Anna shook her head. ‘Do you know the way from here to the palace?’
Mortirmir shrugged. ‘Yes,’ he said. ‘I am a scholar at the University. I know how to reach the palace.’
The landlady shrugged. ‘He’s a barbarian,’ she said. ‘They will never let him in.’
Mortirmir shrugged. ‘Neither of you would change that. But you’d make the risks greater.’
What has come over me?
The women agreed – too readily, Mortirmir thought. He paid for the meal and fetched his sword and went out into the empty, damp streets of the city. The inn was close enough to his own that he thought of going for his horse, but the palace was less than a mile away; the sun was high in the sky, somewhere beyond the rain clouds, and the streets were empty.
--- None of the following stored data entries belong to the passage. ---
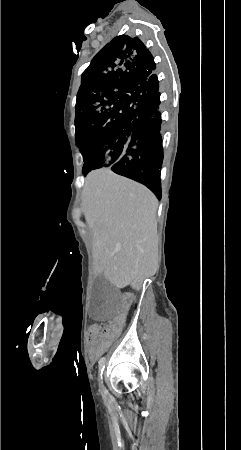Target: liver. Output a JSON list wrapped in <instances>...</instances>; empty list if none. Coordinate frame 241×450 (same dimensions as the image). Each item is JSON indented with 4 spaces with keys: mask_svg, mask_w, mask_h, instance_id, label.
Wrapping results in <instances>:
<instances>
[{
    "mask_svg": "<svg viewBox=\"0 0 241 450\" xmlns=\"http://www.w3.org/2000/svg\"><path fill=\"white\" fill-rule=\"evenodd\" d=\"M82 206L93 230L95 272L116 288L140 290L143 280L158 270L156 196L142 184L101 168L86 176Z\"/></svg>",
    "mask_w": 241,
    "mask_h": 450,
    "instance_id": "6515ba94",
    "label": "liver"
}]
</instances>
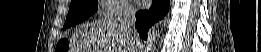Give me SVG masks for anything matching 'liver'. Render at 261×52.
<instances>
[{
	"mask_svg": "<svg viewBox=\"0 0 261 52\" xmlns=\"http://www.w3.org/2000/svg\"><path fill=\"white\" fill-rule=\"evenodd\" d=\"M77 52H134L132 40L117 18L105 17L82 25L74 35Z\"/></svg>",
	"mask_w": 261,
	"mask_h": 52,
	"instance_id": "obj_1",
	"label": "liver"
}]
</instances>
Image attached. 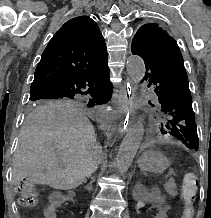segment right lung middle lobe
<instances>
[{
  "mask_svg": "<svg viewBox=\"0 0 211 218\" xmlns=\"http://www.w3.org/2000/svg\"><path fill=\"white\" fill-rule=\"evenodd\" d=\"M108 101L106 98L93 97L83 100L79 97H46L43 99H32L29 102L30 109H48V108H58L66 106H81V107H94L95 105L104 104Z\"/></svg>",
  "mask_w": 211,
  "mask_h": 218,
  "instance_id": "dd1d6c3e",
  "label": "right lung middle lobe"
}]
</instances>
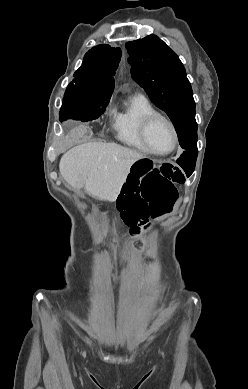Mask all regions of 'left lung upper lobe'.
Returning a JSON list of instances; mask_svg holds the SVG:
<instances>
[{
    "label": "left lung upper lobe",
    "instance_id": "1",
    "mask_svg": "<svg viewBox=\"0 0 248 389\" xmlns=\"http://www.w3.org/2000/svg\"><path fill=\"white\" fill-rule=\"evenodd\" d=\"M132 78L151 101L166 112L185 150L197 147V137L186 133L184 122L195 116V102L179 57L156 35L126 43Z\"/></svg>",
    "mask_w": 248,
    "mask_h": 389
}]
</instances>
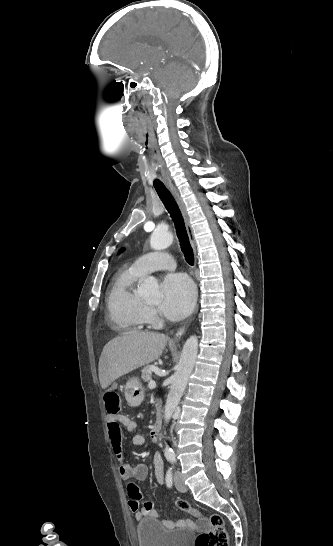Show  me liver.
<instances>
[{
    "instance_id": "liver-1",
    "label": "liver",
    "mask_w": 333,
    "mask_h": 546,
    "mask_svg": "<svg viewBox=\"0 0 333 546\" xmlns=\"http://www.w3.org/2000/svg\"><path fill=\"white\" fill-rule=\"evenodd\" d=\"M163 334L132 332L116 337L103 348L99 359V380L103 389L120 376L156 360L163 352Z\"/></svg>"
}]
</instances>
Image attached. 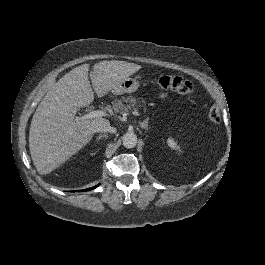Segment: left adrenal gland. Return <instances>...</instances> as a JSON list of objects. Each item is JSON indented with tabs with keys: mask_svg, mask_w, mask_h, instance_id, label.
<instances>
[{
	"mask_svg": "<svg viewBox=\"0 0 265 265\" xmlns=\"http://www.w3.org/2000/svg\"><path fill=\"white\" fill-rule=\"evenodd\" d=\"M149 117H146L142 122H139L140 127L147 128Z\"/></svg>",
	"mask_w": 265,
	"mask_h": 265,
	"instance_id": "left-adrenal-gland-1",
	"label": "left adrenal gland"
}]
</instances>
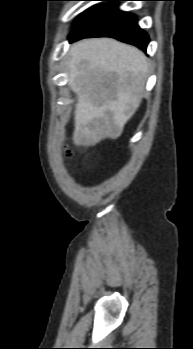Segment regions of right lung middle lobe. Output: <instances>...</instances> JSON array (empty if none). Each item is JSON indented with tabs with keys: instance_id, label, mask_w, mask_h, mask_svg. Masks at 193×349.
<instances>
[{
	"instance_id": "1",
	"label": "right lung middle lobe",
	"mask_w": 193,
	"mask_h": 349,
	"mask_svg": "<svg viewBox=\"0 0 193 349\" xmlns=\"http://www.w3.org/2000/svg\"><path fill=\"white\" fill-rule=\"evenodd\" d=\"M87 14H88V12H86V13H84V14H82V15H80V17L79 18H77V20L75 21V24H77V23H79L84 17H86L87 16Z\"/></svg>"
}]
</instances>
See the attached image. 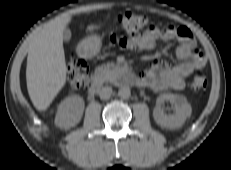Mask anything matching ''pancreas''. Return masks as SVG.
<instances>
[{
    "label": "pancreas",
    "mask_w": 231,
    "mask_h": 170,
    "mask_svg": "<svg viewBox=\"0 0 231 170\" xmlns=\"http://www.w3.org/2000/svg\"><path fill=\"white\" fill-rule=\"evenodd\" d=\"M118 67L114 63L103 64L95 69L94 78L105 80H111L115 76V72Z\"/></svg>",
    "instance_id": "cf45deb5"
}]
</instances>
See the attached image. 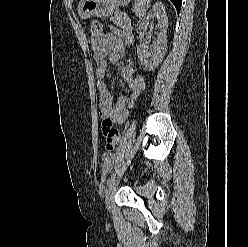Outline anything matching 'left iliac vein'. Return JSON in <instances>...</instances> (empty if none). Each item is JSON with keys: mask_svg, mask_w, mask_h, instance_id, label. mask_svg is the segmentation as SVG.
<instances>
[{"mask_svg": "<svg viewBox=\"0 0 248 247\" xmlns=\"http://www.w3.org/2000/svg\"><path fill=\"white\" fill-rule=\"evenodd\" d=\"M121 174L115 176L113 179L110 180V182L108 183V186L106 188L105 191V204L108 210L111 209V201L113 198V194L115 192V189L118 185V182L120 180Z\"/></svg>", "mask_w": 248, "mask_h": 247, "instance_id": "obj_1", "label": "left iliac vein"}]
</instances>
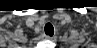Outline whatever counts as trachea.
<instances>
[{"label": "trachea", "instance_id": "1", "mask_svg": "<svg viewBox=\"0 0 97 48\" xmlns=\"http://www.w3.org/2000/svg\"><path fill=\"white\" fill-rule=\"evenodd\" d=\"M45 34L49 36H53L54 34V27L52 24L48 23L45 25Z\"/></svg>", "mask_w": 97, "mask_h": 48}]
</instances>
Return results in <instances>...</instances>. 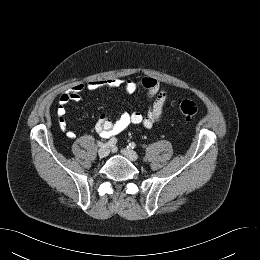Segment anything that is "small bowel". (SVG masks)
<instances>
[{
  "label": "small bowel",
  "mask_w": 260,
  "mask_h": 260,
  "mask_svg": "<svg viewBox=\"0 0 260 260\" xmlns=\"http://www.w3.org/2000/svg\"><path fill=\"white\" fill-rule=\"evenodd\" d=\"M123 88L127 94L134 93L138 88L146 91V99L153 100L147 112L142 114L137 111L123 113L117 120L112 121L104 115H100L95 122V130L102 137L117 135L132 125H142L144 128H151L156 122L160 121L167 103L169 101V91L162 87L161 83L154 77L147 76L141 80H125L114 77L108 79H94L87 82L76 83L65 91L59 98L57 115L60 127L66 130V105L69 102L79 101L84 90L99 91L103 89ZM70 138H75L76 133L67 131Z\"/></svg>",
  "instance_id": "obj_1"
}]
</instances>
He had to cross the square of the jewellers, one of his favourite places in the city, where the craftsman sat and hawked their wares, from cheap knock-offs of court jewellery, through magnificent reproductions of such stuff, all the way up the scale to the real thing, with a sapphire ring costing more than a thousand ducats.
Not today. Today the square was empty and some broken men were gathered under the booths, hiding from the rain. Many of the booths had been smashed. There was a body lying on the cobbles.
Mortirmir edged around the square, but they saw him.
He froze in indecision. It was a foolish situation – he could kill a dozen broken men with his sword, but the cobbles were wet and he hadn’t actually ever fought anyone to the death. It seemed easier to run. Except that everything hurt.
They were spreading out as they came, and hooting to one another. He had the presence of mind to look behind him, and there was another pair, their skin the unhealthy, ruddy colour that he associated with life on the streets. He ran a few steps, his boots just a little uncertain on the rain-slick cobbles, and those few steps made his head pound. He turned to put his back against a tiny stone church with brickwork decoration and an external mosaic.